Perkawinan diakui sebagai suatu persekutuan cinta antara seorang pria dan
seorang wanita dengan kesadaran penuh dan bebas menyerahkan seluruh diri serta
segala kemampuannya satu sama lain untuk selama-lamanya.[2] Perkawinan
yang berdasarkan cinta dan pemahaman yang benar tentang seksualitas pada akhir-akhir
ini, telah mengalami degradasi penghayatan akan kekudusan dan kemurnian sebuah
perkawinan oleh berbagai macam problem sosial kemasyarakatan yang dilakukan
kaum muda yakni hubungan seks pranikah. Kehidupan kaum mudah zaman sekarang
banyak terjebak dalam masalah hubungan seks pranikah. Kasus hubungan seks pranikah
menjadi sebuah persoalan yang menantang moral perkawinan, seksualitas, dan
harkat dan martabat manusia sebagai makhluk yang bermoral dan berakal budi Dunia
dewasa ini, ditandai dengan kemajuan dalam bidang teknologi dan mempengaruhi
gaya hidup manusia secara khusus kaum muda. Pada dasarnya segala perubahan dan
perkembangan dunia memberikan sumbangsi baik positif maupun negatif. Salah satu
aspek negatif dari perubahan dunia yakni perilaku seks yang menyimpang pada
kalangan kaum muda. Menurut Rifai, perkembangan teknologi telah membawa
perubahan pada tatanan kehidupan dan gaya hidup kaum muda secara luas
mempengaruhi perilaku seksual remaja ke arah penyimpangan norma moral seksualitas.[3] Kehadiran
teknologi telah menghadirkan berbagai masalah antara lain masalah tentang seks
pranikah, pemerkosaan dan berbagai
perilaku seksual yang tidak bertanggung jawab lainnya.

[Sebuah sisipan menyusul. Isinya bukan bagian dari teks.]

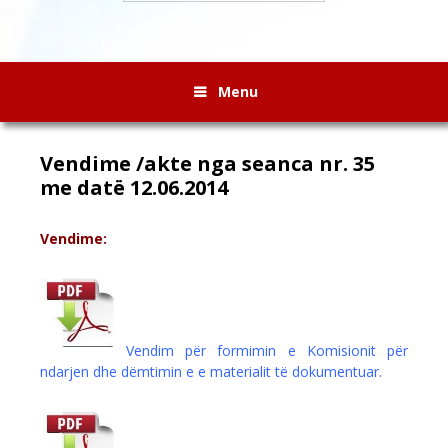
Menu
Vendime /akte nga seanca nr. 35
me datë 12.06.2014
Vendime:
Vendim për formimin e Komisionit për
ndarjen dhe dëmtimin e e materialit të dokumentuar.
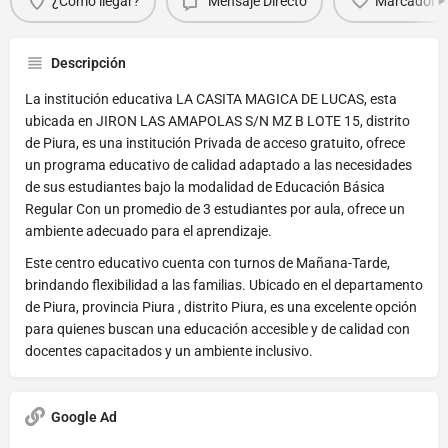
¿Cómo llegar?
Mensaje Directo
Marcador
Descripción
La institución educativa LA CASITA MAGICA DE LUCAS, esta
ubicada en JIRON LAS AMAPOLAS S/N MZ B LOTE 15, distrito
de Piura, es una institución Privada de acceso gratuito, ofrece
un programa educativo de calidad adaptado a las necesidades
de sus estudiantes bajo la modalidad de Educación Básica
Regular Con un promedio de 3 estudiantes por aula, ofrece un
ambiente adecuado para el aprendizaje.
Este centro educativo cuenta con turnos de Mañana-Tarde,
brindando flexibilidad a las familias. Ubicado en el departamento
de Piura, provincia Piura , distrito Piura, es una excelente opción
para quienes buscan una educación accesible y de calidad con
docentes capacitados y un ambiente inclusivo.
Google Ad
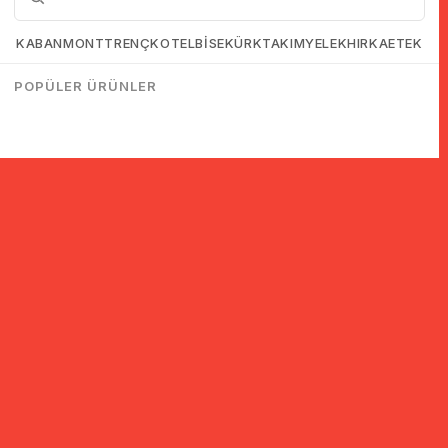
KABAN
MONT
TRENÇKOT
ELBİSE
KÜRK
TAKIM
YELEK
HIRKA
ETEK
POPÜLER ÜRÜNLER
© 2005-2022 Ticimax E Ticaret Yazılımları ve E Ticaret Paketleri /
Ticimax Bilişim Teknolojileri A.Ş. Her Hakkı Saklıdır.
İndirim ve kampanyalarla ilgili bilgi almak için kayıt ol!
KAYIT OL
KVKK sözleşmesini
okudum, kabul ediyorum.
Güvenli Alışveriş
Yurtdışı Alışveriş
24 Saatte Kargo
128 Bit SSL Sertifikalı & 3D
Tüm ülkelerden kredi kartı
Hızlı gönderi ile siparişler
Secure ile güvenli alışveriş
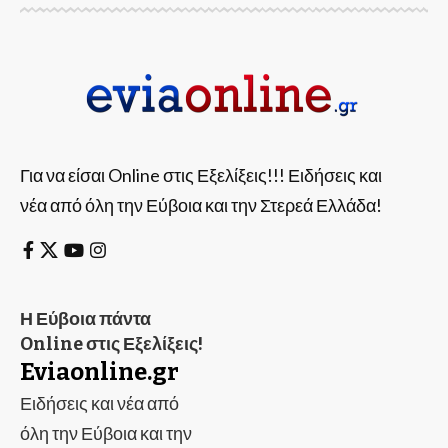
Για να είσαι Online στις Εξελίξεις!!! Ειδήσεις και
νέα από όλη την Εύβοια και την Στερεά Ελλάδα!
Η Εύβοια πάντα
Online στις Εξελίξεις!
Eviaonline.gr
Ειδήσεις και νέα από
όλη την Εύβοια και την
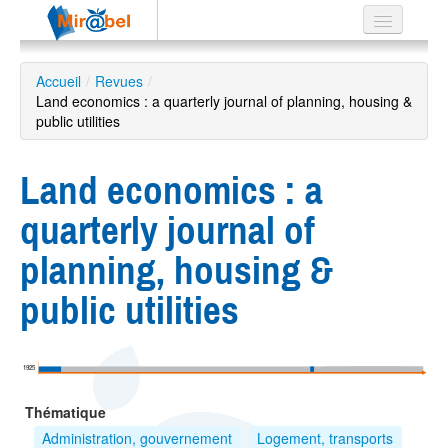
Le réseau
Accueil
/
Revues
/
Land economics : a quarterly journal of planning, housing &
Soutien
public utilities
Listes
Land economics : a
quarterly journal of
Recherche
planning, housing &
avancée
public utilities
EN
ES
?
1925
Thématique
Administration, gouvernement
Logement, transports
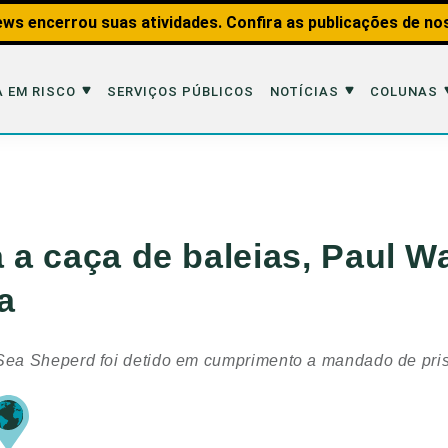
ws encerrou suas atividades. Confira as publicações de no
 EM RISCO
SERVIÇOS PÚBLICOS
NOTÍCIAS
COLUNAS
Risco
Notícias
Colunas
imais
Reportagens
Aquáticos
a a caça de baleias, Paul 
Analisando os Fatos
Educação Amb
a
 Transportes
Entrevistas
Fauna e Tran
tat
Web Stories
Invertebrados
ea Sheperd foi detido em cumprimento a mandado de pri
Na Linha de F
Observação d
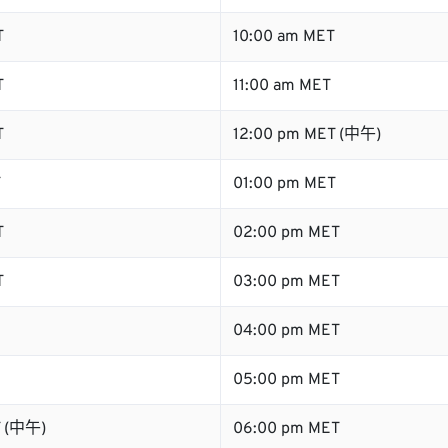
T
10:00 am MET
T
11:00 am MET
T
12:00 pm MET (中午)
T
01:00 pm MET
T
02:00 pm MET
T
03:00 pm MET
04:00 pm MET
05:00 pm MET
T (中午)
06:00 pm MET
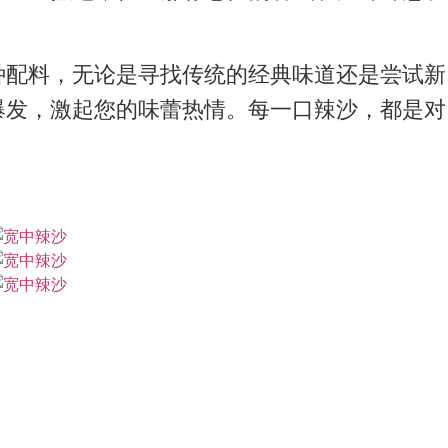
种配料，无论是寻找传统的经典味道还是尝试新
爆发，激起您的味蕾热情。每一口辣沙，都是对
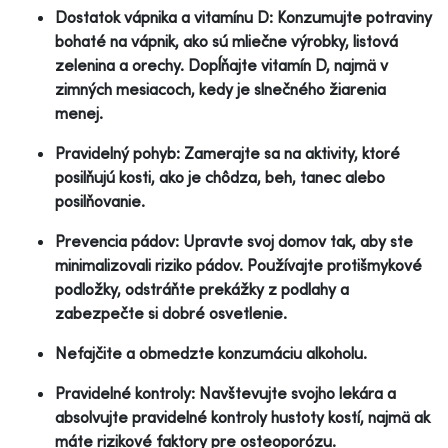
Dostatok vápnika a vitamínu D: Konzumujte potraviny
bohaté na vápnik, ako sú mliečne výrobky, listová
zelenina a orechy. Dopĺňajte vitamín D, najmä v
zimných mesiacoch, kedy je slnečného žiarenia
menej.
Pravidelný pohyb: Zamerajte sa na aktivity, ktoré
posilňujú kosti, ako je chôdza, beh, tanec alebo
posilňovanie.
Prevencia pádov: Upravte svoj domov tak, aby ste
minimalizovali riziko pádov. Používajte protišmykové
podložky, odstráňte prekážky z podlahy a
zabezpečte si dobré osvetlenie.
Nefajčite a obmedzte konzumáciu alkoholu.
Pravidelné kontroly: Navštevujte svojho lekára a
absolvujte pravidelné kontroly hustoty kostí, najmä ak
máte rizikové faktory pre osteoporózu.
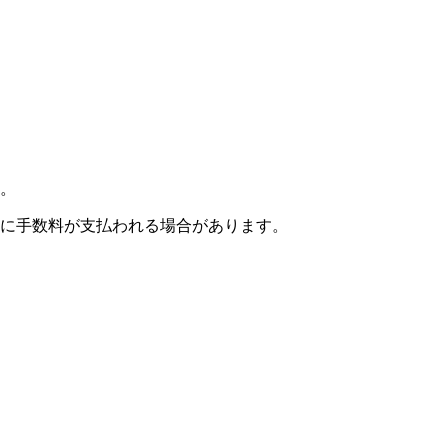
。
に手数料が支払われる場合があります。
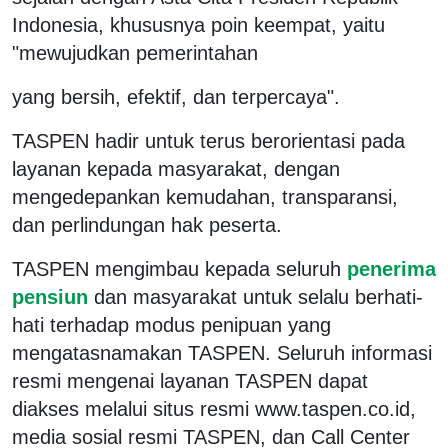
Indonesia, khususnya poin keempat, yaitu
"mewujudkan pemerintahan
yang bersih, efektif, dan terpercaya".
TASPEN hadir untuk terus berorientasi pada
layanan kepada masyarakat, dengan
mengedepankan kemudahan, transparansi,
dan perlindungan hak peserta.
TASPEN mengimbau kepada seluruh
penerima
pensiun
dan masyarakat untuk selalu berhati-
hati terhadap modus penipuan yang
mengatasnamakan TASPEN. Seluruh informasi
resmi mengenai layanan TASPEN dapat
diakses melalui situs resmi www.taspen.co.id,
media sosial resmi TASPEN, dan Call Center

Kementerian Kesehatan Indonesia pada tahun 2018, akibat perkembangan
teknologi, kaum muda Indonesia mengalami darurat seks dengan hasil persentase 62,7% remaja Indonesia pernah melakukan hubungan seks
pranikah.[4]
Berdasarkan
analisis Juliano Witjaksono dalam Deputi Bidang Keluarga Berencana dan
Kesehatan Reproduksi Badan Kependudukan dan Keluarga Berencana Nasional
(BKKBN), menegaskan bahwa jumlah kaum muda yang melakukan hubungan seks
pranikah mengalami tren meningkat di daerah pedesaan.[5]
Berdasarkan hasil penelitian terdapat 46 persen kaum muda berusia 15-19 tahun
sudah berhubungan seksual dan 48-51 persen perempuan yang sudah hamil.[6]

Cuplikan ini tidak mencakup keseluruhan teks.